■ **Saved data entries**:

+++++

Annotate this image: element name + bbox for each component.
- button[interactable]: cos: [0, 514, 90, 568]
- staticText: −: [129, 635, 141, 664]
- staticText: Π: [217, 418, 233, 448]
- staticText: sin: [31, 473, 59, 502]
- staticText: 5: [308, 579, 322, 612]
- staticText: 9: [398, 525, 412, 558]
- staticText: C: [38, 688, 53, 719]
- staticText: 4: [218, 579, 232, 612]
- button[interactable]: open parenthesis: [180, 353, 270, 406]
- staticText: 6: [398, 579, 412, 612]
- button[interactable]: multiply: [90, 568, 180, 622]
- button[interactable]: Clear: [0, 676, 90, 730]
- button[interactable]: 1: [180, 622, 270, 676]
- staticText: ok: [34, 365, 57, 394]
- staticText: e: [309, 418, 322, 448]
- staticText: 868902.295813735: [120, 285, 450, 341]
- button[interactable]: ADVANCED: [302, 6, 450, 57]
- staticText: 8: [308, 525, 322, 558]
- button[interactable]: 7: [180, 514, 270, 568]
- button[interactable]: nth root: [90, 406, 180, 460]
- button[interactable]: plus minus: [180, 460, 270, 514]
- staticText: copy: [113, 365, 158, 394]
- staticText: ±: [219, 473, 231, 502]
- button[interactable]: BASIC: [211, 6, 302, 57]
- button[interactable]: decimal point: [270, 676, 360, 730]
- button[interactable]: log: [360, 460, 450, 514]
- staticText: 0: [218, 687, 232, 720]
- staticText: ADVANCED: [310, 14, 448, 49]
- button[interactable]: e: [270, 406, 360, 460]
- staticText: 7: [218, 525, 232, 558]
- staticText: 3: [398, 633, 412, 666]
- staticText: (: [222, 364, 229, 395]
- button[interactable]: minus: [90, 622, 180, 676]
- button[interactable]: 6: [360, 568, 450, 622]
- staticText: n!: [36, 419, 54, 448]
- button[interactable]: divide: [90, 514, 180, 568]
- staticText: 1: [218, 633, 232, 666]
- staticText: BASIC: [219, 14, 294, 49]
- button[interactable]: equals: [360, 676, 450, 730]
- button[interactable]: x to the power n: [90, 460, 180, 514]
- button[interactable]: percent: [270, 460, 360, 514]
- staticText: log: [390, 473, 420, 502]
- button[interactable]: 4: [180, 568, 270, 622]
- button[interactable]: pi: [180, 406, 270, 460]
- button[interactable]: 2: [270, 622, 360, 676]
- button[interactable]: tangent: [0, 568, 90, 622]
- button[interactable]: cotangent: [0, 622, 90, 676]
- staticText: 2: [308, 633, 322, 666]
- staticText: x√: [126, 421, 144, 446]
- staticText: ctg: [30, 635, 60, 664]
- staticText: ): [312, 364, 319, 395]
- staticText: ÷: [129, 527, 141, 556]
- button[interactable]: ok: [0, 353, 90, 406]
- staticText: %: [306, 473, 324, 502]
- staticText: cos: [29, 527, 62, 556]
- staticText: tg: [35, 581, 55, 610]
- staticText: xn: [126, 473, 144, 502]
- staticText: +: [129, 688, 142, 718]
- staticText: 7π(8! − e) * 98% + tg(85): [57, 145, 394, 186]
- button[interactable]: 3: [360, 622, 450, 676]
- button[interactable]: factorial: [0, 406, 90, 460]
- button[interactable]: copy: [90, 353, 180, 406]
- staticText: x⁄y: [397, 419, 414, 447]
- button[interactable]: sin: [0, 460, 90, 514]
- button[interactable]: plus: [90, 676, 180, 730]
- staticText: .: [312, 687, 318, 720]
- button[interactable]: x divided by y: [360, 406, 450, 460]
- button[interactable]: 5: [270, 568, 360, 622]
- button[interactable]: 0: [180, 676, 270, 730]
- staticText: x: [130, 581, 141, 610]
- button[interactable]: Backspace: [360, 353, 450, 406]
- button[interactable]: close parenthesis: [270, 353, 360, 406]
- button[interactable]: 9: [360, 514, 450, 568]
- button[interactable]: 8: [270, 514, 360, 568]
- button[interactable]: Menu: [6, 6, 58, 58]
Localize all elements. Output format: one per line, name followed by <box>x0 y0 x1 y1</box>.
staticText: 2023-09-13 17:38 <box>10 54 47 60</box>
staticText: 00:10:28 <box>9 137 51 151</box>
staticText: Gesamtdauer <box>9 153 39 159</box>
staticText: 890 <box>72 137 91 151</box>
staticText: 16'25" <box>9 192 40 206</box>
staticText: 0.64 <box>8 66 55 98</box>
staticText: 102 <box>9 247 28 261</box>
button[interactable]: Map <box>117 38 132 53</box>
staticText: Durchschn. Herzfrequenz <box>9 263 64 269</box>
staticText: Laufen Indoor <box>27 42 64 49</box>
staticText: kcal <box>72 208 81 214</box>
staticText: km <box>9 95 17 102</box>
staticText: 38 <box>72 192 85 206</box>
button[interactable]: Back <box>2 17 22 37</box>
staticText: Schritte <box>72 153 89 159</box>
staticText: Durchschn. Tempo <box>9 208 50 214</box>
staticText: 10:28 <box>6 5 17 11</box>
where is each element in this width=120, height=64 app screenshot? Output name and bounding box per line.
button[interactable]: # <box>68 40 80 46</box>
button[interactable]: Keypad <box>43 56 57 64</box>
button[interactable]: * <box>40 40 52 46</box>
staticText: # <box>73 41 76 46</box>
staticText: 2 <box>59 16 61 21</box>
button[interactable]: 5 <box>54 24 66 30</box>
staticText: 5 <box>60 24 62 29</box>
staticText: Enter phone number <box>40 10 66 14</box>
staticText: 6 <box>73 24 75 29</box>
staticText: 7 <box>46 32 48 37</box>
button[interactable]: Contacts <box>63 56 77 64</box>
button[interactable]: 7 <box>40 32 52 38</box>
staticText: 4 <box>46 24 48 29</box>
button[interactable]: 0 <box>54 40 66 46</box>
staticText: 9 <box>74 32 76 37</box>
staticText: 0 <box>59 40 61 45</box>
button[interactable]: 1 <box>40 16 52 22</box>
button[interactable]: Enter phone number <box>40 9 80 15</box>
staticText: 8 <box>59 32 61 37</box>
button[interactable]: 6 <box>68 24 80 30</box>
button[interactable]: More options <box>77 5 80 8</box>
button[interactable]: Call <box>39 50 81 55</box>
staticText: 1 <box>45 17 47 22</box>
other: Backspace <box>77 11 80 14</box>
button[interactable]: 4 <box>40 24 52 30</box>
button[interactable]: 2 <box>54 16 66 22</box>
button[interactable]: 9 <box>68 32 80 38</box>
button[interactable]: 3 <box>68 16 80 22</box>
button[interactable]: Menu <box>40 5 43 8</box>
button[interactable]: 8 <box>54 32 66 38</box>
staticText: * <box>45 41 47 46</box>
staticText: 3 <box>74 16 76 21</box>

+++++

■ **Task brief**: All the entries should be output exactly as given.

■ **Written answer**:
Annotate this image: element name + bbox for each component.
- button[interactable]: cos: [0, 514, 90, 568]
- staticText: −: [129, 635, 141, 664]
- staticText: Π: [217, 418, 233, 448]
- staticText: sin: [31, 473, 59, 502]
- staticText: 5: [308, 579, 322, 612]
- staticText: 9: [398, 525, 412, 558]
- staticText: C: [38, 688, 53, 719]
- staticText: 4: [218, 579, 232, 612]
- button[interactable]: open parenthesis: [180, 353, 270, 406]
- staticText: 6: [398, 579, 412, 612]
- button[interactable]: multiply: [90, 568, 180, 622]
- button[interactable]: Clear: [0, 676, 90, 730]
- button[interactable]: 1: [180, 622, 270, 676]
- staticText: ok: [34, 365, 57, 394]
- staticText: e: [309, 418, 322, 448]
- staticText: 868902.295813735: [120, 285, 450, 341]
- button[interactable]: ADVANCED: [302, 6, 450, 57]
- staticText: 8: [308, 525, 322, 558]
- button[interactable]: 7: [180, 514, 270, 568]
- button[interactable]: nth root: [90, 406, 180, 460]
- button[interactable]: plus minus: [180, 460, 270, 514]
- staticText: copy: [113, 365, 158, 394]
- staticText: ±: [219, 473, 231, 502]
- button[interactable]: BASIC: [211, 6, 302, 57]
- button[interactable]: decimal point: [270, 676, 360, 730]
- button[interactable]: log: [360, 460, 450, 514]
- staticText: 0: [218, 687, 232, 720]
- staticText: ADVANCED: [310, 14, 448, 49]
- button[interactable]: e: [270, 406, 360, 460]
- staticText: 7: [218, 525, 232, 558]
- staticText: 3: [398, 633, 412, 666]
- staticText: (: [222, 364, 229, 395]
- button[interactable]: minus: [90, 622, 180, 676]
- button[interactable]: 6: [360, 568, 450, 622]
- staticText: n!: [36, 419, 54, 448]
- button[interactable]: divide: [90, 514, 180, 568]
- staticText: 1: [218, 633, 232, 666]
- staticText: BASIC: [219, 14, 294, 49]
- button[interactable]: equals: [360, 676, 450, 730]
- button[interactable]: x to the power n: [90, 460, 180, 514]
- button[interactable]: percent: [270, 460, 360, 514]
- staticText: log: [390, 473, 420, 502]
- button[interactable]: 4: [180, 568, 270, 622]
- button[interactable]: pi: [180, 406, 270, 460]
- button[interactable]: 2: [270, 622, 360, 676]
- button[interactable]: tangent: [0, 568, 90, 622]
- button[interactable]: cotangent: [0, 622, 90, 676]
- staticText: 2: [308, 633, 322, 666]
- staticText: x√: [126, 421, 144, 446]
- staticText: ctg: [30, 635, 60, 664]
- staticText: ): [312, 364, 319, 395]
- staticText: ÷: [129, 527, 141, 556]
- button[interactable]: ok: [0, 353, 90, 406]
- staticText: %: [306, 473, 324, 502]
- staticText: cos: [29, 527, 62, 556]
- staticText: tg: [35, 581, 55, 610]
- staticText: xn: [126, 473, 144, 502]
- staticText: +: [129, 688, 142, 718]
- staticText: 7π(8! − e) * 98% + tg(85): [57, 145, 394, 186]
- button[interactable]: 3: [360, 622, 450, 676]
- button[interactable]: factorial: [0, 406, 90, 460]
- button[interactable]: copy: [90, 353, 180, 406]
- staticText: x⁄y: [397, 419, 414, 447]
- button[interactable]: sin: [0, 460, 90, 514]
- button[interactable]: plus: [90, 676, 180, 730]
- staticText: .: [312, 687, 318, 720]
- button[interactable]: x divided by y: [360, 406, 450, 460]
- button[interactable]: 5: [270, 568, 360, 622]
- button[interactable]: 0: [180, 676, 270, 730]
- staticText: x: [130, 581, 141, 610]
- button[interactable]: Backspace: [360, 353, 450, 406]
- button[interactable]: close parenthesis: [270, 353, 360, 406]
- button[interactable]: 9: [360, 514, 450, 568]
- button[interactable]: 8: [270, 514, 360, 568]
- button[interactable]: Menu: [6, 6, 58, 58]
Localize all elements. Output format: one per line, name followed by <box>x0 y0 x1 y1</box>.
staticText: 2023-09-13 17:38 <box>10 54 47 60</box>
staticText: 00:10:28 <box>9 137 51 151</box>
staticText: Gesamtdauer <box>9 153 39 159</box>
staticText: 890 <box>72 137 91 151</box>
staticText: 16'25" <box>9 192 40 206</box>
staticText: 0.64 <box>8 66 55 98</box>
staticText: 102 <box>9 247 28 261</box>
button[interactable]: Map <box>117 38 132 53</box>
staticText: Durchschn. Herzfrequenz <box>9 263 64 269</box>
staticText: Laufen Indoor <box>27 42 64 49</box>
staticText: kcal <box>72 208 81 214</box>
staticText: km <box>9 95 17 102</box>
staticText: 38 <box>72 192 85 206</box>
button[interactable]: Back <box>2 17 22 37</box>
staticText: Schritte <box>72 153 89 159</box>
staticText: Durchschn. Tempo <box>9 208 50 214</box>
staticText: 10:28 <box>6 5 17 11</box>
where is each element in this width=120, height=64 app screenshot? Output name and bounding box per line.
button[interactable]: # <box>68 40 80 46</box>
button[interactable]: Keypad <box>43 56 57 64</box>
button[interactable]: * <box>40 40 52 46</box>
staticText: # <box>73 41 76 46</box>
staticText: 2 <box>59 16 61 21</box>
button[interactable]: 5 <box>54 24 66 30</box>
staticText: 5 <box>60 24 62 29</box>
staticText: Enter phone number <box>40 10 66 14</box>
staticText: 6 <box>73 24 75 29</box>
staticText: 7 <box>46 32 48 37</box>
button[interactable]: Contacts <box>63 56 77 64</box>
button[interactable]: 7 <box>40 32 52 38</box>
staticText: 4 <box>46 24 48 29</box>
button[interactable]: 0 <box>54 40 66 46</box>
staticText: 9 <box>74 32 76 37</box>
staticText: 0 <box>59 40 61 45</box>
button[interactable]: 1 <box>40 16 52 22</box>
button[interactable]: Enter phone number <box>40 9 80 15</box>
staticText: 8 <box>59 32 61 37</box>
button[interactable]: 6 <box>68 24 80 30</box>
button[interactable]: More options <box>77 5 80 8</box>
button[interactable]: Call <box>39 50 81 55</box>
staticText: 1 <box>45 17 47 22</box>
other: Backspace <box>77 11 80 14</box>
button[interactable]: 4 <box>40 24 52 30</box>
button[interactable]: 2 <box>54 16 66 22</box>
button[interactable]: 9 <box>68 32 80 38</box>
button[interactable]: 3 <box>68 16 80 22</box>
button[interactable]: Menu <box>40 5 43 8</box>
button[interactable]: 8 <box>54 32 66 38</box>
staticText: * <box>45 41 47 46</box>
staticText: 3 <box>74 16 76 21</box>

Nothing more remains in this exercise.